Celle qui vilipende l’ouvrier, le prolétaire, le précariat, qui s’émeut du sort des banksters, de ses richissimes propriétaires et autres financiers. La démocratie de contrôle et la guerre sale médiatique qui dynamite toute tentative de modification de la hiérarchie sociale et l’inégalité de la richesse par des campagnes intensifs de désinformation, de distraction, de spectacle dans lesquels l’émotion tue le factuel, le factuel cesse d’être neutre pour servir un discours (journalistique) d’opinion, orienté, biaisé, sans éthique.

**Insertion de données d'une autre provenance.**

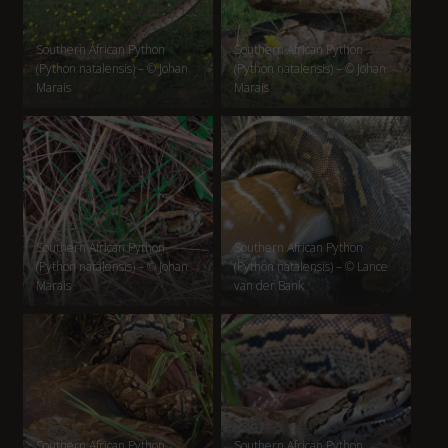
Southern African Python
Southern African Python
(Python natalensis) – © Johan
(Python natalensis) – © Johan
Marais
Marais
Southern African Python
Southern African Python
(Python natalensis) – © Johan
(Python natalensis) – © Lance
Marais
van der Bank
Southern African Python
Southern African Python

Multiplication des chroniqueurs, des éditorialistes, saturation du fait divers, de la petite phrase, de l’insignifiante chicane ou de l’inutile vedette ou mise en vedette du rien du tout.
Les politiques qui possèdent des empires médiatiques, des empires médiatiques qui s’achètent des politiques, des journalistes qui se vendent au marketing de contenu, des salles de rédaction qui font preuve de la même démagogie que les parlementaires, le journalisme en crise qui justifie la damnation de son âme par l’instinct de survie.
Sauf qu’il ne survit même plus. Et il est foutu. Et c’est peut-être la seule grande nouvelle du jour.